Observation data (2000.0 epoch)
- Constellation: Ursa Major
- Right ascension: 12^{h} 07^{m} 52.9^{s}
- Declination: 43° 06′ 39″
- Redshift: 0.002126
- Heliocentric radial velocity: 637 km/s
- Distance: 39 Mly (11.9 Mpc)
- Apparent magnitude (V): 15.6
- Absolute magnitude (B): -15.44

Characteristics
- Type: S0+
- Size: ~8,100 ly (2.48 kpc) (estimated)
- Apparent size (V): 0.70 × 0.41

Other designations
- CGCG 215-030, MCG +07-25-028, PGC 038507

= NGC 4118 =

Galaxy in the constellation Canes Venatici

NGC 4118 is a dwarf lenticular galaxy located approximately 63 million light-years away in the constellation Canes Venatici. It was discovered April 20, 1857 by R. J. Mitchell.
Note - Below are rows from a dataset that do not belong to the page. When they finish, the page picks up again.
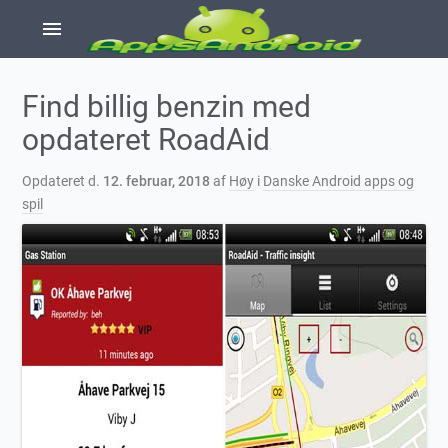
menu
Find billig benzin med
opdateret RoadAid
Opdateret d.
12. februar, 2018
af
Høy
i
Danske Android apps og
spil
NGC 4118 is a star forming dwarf galaxy, and is connected to the galaxy NGC 4111, along with the nearby NGC 4117, by disturbed H I from NGC 4111.

NGC 4118 is a companion of the galaxy NGC 4117, with both galaxies being members of the NGC 4111 Group which is part of the Ursa Major Cloud.